Possibility to store the events and offsets of the persistent entities on the message broker (Kafka)

I was wondering if can be a possibility to use the message broker API or a new API to store all the events (and maybe the offsets) used on the persistence layer and the read side as a partial replacement of the Cassandra duties.

I see a better fit for the events to be stored / read on a system like Kafka but at the same time i understand the complexities behind depending on 2 systems (eg: cassandra and kafka) for just one responsibility like state reconstruction from snapshots.

Apologies if this question is totally out of place or is a totally nonsense (my knowledge of Lagom it’s limited at the moment) i just felt that kafka can be better pro-fitted in some cases, but maybe the place of this is not on the message broker API, and should be a additional implementation/configuration of the PersistentEntity.
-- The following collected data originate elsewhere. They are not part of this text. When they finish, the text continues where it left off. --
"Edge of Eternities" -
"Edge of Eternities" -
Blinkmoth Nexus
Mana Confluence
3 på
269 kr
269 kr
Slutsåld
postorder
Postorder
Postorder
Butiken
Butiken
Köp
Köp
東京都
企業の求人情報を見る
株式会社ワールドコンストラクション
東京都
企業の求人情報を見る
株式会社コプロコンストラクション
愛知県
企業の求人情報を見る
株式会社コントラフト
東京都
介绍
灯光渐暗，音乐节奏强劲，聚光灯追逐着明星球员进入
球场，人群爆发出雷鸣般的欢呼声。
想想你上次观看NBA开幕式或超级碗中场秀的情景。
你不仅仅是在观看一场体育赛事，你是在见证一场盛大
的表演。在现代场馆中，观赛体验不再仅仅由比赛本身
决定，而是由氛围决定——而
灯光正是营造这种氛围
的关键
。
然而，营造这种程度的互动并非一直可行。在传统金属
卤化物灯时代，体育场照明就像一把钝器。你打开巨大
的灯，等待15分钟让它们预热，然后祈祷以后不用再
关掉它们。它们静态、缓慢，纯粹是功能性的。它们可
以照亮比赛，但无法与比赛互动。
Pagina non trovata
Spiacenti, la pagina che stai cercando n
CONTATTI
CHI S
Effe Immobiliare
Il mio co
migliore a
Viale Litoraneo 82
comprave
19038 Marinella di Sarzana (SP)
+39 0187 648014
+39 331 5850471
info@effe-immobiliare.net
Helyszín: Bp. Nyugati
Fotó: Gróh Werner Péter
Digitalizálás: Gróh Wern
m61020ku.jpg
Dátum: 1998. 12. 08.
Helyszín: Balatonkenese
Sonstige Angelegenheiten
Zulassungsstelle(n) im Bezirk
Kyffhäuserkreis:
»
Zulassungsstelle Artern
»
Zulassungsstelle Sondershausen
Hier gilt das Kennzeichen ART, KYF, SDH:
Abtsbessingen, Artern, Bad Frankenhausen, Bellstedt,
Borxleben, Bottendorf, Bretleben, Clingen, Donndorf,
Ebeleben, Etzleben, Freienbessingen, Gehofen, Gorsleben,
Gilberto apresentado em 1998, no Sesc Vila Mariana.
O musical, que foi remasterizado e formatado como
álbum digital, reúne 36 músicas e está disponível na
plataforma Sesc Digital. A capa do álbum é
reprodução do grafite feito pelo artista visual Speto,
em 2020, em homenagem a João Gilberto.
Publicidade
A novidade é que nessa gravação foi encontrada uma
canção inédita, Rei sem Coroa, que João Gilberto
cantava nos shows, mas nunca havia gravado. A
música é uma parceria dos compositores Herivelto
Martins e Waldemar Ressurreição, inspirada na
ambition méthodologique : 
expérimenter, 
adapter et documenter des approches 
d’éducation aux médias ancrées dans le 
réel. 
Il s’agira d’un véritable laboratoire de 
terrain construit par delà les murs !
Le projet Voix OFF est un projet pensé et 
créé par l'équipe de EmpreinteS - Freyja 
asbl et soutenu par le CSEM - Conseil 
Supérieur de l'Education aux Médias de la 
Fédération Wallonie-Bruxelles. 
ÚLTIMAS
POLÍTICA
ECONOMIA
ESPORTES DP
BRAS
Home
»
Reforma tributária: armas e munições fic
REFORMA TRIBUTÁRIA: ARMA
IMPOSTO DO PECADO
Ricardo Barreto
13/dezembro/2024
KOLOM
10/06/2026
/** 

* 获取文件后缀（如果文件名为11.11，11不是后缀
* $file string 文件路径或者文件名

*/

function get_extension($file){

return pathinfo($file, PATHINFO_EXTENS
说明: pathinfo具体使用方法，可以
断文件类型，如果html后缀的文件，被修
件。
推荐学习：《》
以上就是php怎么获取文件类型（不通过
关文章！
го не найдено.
Probably there are a lot of stopper for something like this to be possible, probably things like the way to handle the partitions, so please enlighten me.

Thanks

@darkxeno there were so many times I thought about the same thing. Check this out.

So if I understood correctly that means that the transactional storage of the events it’s required maybe for the sequential entity updates to work correctly on the persistent entity layer as a failsafe mechanism.
But even if that’s the case there could be ways on how to overcome that by using the new kafka transational API: https://www.confluent.io/blog/transactions-apache-kafka/

Do you know whats the main reason behind the requirement of the multiple events atomic storage? I just found one or two mentions about it on the documentation but don’t remember to have found the actual reason behind.

Its the all or nothing storage for cascading of changes (doesn’t sound very addecuate for CQRS aggregates) or it’s only to assure state consistency to avoid the possibility of loosing events.

Thanks

@darkxeno did not have time to study all of this in details so can not comment.
But regarding multiple events atomic storage, I believe it is referring to ordered entity instance event batch insert with all or nothing.

From my perspective biggest advatange of kafka as a journal storage, in context of Lagom, is read side creation scalability.
With, for example cassandra storage, readside creation (readside processor) scalability depends on predfined static number of event shards that can not be changed (because of the event tagging algorithm). Readside processor event query is very heavy in case of big number of shards.

From my perspective cassandra journal storage in combination with Kafka would be the best match (regarding flexibility and scaling):

  1. store journal in cassandra as it is now
  2. use journal for write side and for publishing to kafka (using topic producer) - as it is now
  3. expose kafka consumer based readside processor (has no scale limitations)